ZŁOTA KARTA KREDYTOWA ING ***

Żeby stać się posiadaczem prestiżowej, złotej karty kredytowej ING Banku Śląskiego, trzeba mieć stałe miesięczne dochody w wysokości co najmniej 5 tys. zł netto. Dostępny limit kredytowy na karcie wynosi od 7,5 tys. do 50 tys. zł.

Za używanie karty płaci się 150 zł rocznie. Jest to jedna z najniższych opłat na rynku. Na przykład w Citibanku złota karta kosztuje 290 zł, a w BPH – 250 zł. Od oferty ING tańsze są tylko złote karty mBanku (125 zł) oraz Eurobanku (50 zł). Jednak złota karta to nie tylko kolor plastiku, ale przede wszystkim pakiet usług dodatkowych. ING dołącza do karty dwa zestawy ubezpieczeń: Pakiet Bezpieczny (zapewnia ochronę na wypadek utraty karty lub kradzieży gotówki podjętej kartą) oraz Pakiet Podróżny (zawiera ubezpieczenie następstw nieszczęśliwych wypadków i kosztów leczenia podczas podróży zagranicznych). Niestety, sumy ubezpieczenia są dość niskie, np. przy leczeniu za granicą jest to tylko 15 tys. euro. Taka kwota może być za niska, tym bardziej że posiadacze złotej karty są wymagającymi klientami.
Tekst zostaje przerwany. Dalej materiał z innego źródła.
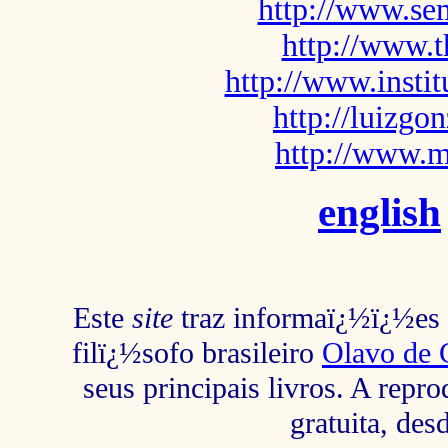
http://www.sem
http://www.t
http://www.insti
http://luizg
http://www.m
english
Este
site
traz informaï¿½ï¿½es s
filï¿½sofo brasileiro
Olavo de 
seus principais livros. A repr
gratuita, des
Oprocentowanie kredytu na karcie wynosi 17 proc. Niższe odsetki pobierają m.in. Nordea (12,5 proc.), mBank (15 proc.) oraz Eurobank (15,9 proc.). Trzeba jednak przyjąć, że posiadacze złotych kart stosunkowo rzadko korzystają z kredytu, bo na ogół spłacają zadłużenie w całości. Oprocentowanie nie ma więc dla nich podstawowego znaczenia. Liczy się bardziej długość okresu bezodsetkowego, a ten wynosi 52 dni, co należy uznać za przyzwoitą wielkość.

Poza opłatą roczną za kartę innych kosztów nie ma. Opłata roczna nie jest pobierana od tych klientów, którzy w roku poprzedzającym wznowienie karty wydadzą nią ponad 24 tys. zł. Jeśli wydatki wyniosą od 18 do 24 tys. zł, opłata jest obniżana o połowę.

Osoby, które mają konto w ING, mogą spłacać zadłużenie na karcie automatycznie. Usługa ta jest bezpłatna. Posiadacze zwykłych kart ING płacą za to 5 zł miesięcznie. Karta ING to – obok oferty mBanku – najatrakcyjniejsza na rynku karta złota. Przyda się zapewne osobom często podróżującym; wyższa opłata za kartę jest rekompensowana dostępem do ubezpieczeń. Wadą karty ING są jednak niskie sumy ubezpieczeń. Dlatego karta otrzymuje od nas trzy gwiazdki.